ACTION ITEM
Please work out how many lines in the data below contain "lighter", and reply with that number alone.

------------------------

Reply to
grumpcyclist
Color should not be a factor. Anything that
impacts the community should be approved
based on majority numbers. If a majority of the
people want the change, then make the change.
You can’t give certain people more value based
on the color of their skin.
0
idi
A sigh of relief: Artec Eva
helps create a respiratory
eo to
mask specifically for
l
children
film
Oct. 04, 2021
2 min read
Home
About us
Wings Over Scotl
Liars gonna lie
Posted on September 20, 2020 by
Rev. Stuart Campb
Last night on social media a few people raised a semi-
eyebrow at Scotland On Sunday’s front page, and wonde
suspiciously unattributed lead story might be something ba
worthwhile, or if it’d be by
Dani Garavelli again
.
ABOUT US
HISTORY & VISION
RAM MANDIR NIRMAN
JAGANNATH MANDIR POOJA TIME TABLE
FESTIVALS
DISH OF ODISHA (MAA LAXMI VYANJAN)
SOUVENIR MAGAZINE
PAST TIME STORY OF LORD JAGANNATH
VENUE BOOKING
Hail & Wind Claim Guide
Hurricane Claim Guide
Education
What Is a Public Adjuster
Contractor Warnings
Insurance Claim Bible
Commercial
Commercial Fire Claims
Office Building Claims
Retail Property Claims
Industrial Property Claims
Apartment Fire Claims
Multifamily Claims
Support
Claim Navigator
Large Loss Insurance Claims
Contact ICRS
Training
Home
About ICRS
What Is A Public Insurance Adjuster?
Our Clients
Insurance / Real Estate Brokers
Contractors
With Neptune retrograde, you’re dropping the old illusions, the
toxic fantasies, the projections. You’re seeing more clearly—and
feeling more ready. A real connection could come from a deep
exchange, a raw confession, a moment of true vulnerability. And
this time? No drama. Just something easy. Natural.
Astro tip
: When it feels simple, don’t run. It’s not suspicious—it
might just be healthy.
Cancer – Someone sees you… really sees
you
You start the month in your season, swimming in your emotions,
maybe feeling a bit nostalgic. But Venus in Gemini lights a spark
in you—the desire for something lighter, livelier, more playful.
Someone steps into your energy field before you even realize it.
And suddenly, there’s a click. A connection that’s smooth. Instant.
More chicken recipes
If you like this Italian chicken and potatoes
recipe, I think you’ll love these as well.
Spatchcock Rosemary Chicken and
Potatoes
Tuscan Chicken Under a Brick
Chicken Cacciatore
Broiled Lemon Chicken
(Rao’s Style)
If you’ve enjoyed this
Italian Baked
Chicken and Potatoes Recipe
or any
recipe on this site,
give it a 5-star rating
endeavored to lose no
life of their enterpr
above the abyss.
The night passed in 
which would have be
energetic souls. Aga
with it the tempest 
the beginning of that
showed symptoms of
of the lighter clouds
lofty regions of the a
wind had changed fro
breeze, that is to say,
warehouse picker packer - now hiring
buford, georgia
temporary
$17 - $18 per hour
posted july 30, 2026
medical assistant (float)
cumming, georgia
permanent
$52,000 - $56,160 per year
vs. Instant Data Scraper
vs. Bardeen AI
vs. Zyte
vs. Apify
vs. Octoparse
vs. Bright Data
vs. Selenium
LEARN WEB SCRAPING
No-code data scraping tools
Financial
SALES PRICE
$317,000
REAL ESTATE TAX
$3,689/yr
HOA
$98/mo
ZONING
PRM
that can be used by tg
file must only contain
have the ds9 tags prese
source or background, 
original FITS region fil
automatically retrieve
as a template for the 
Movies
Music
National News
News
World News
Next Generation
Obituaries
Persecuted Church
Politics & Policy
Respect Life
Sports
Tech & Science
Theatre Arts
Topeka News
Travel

------------------------

EXERCISE SOLUTION
2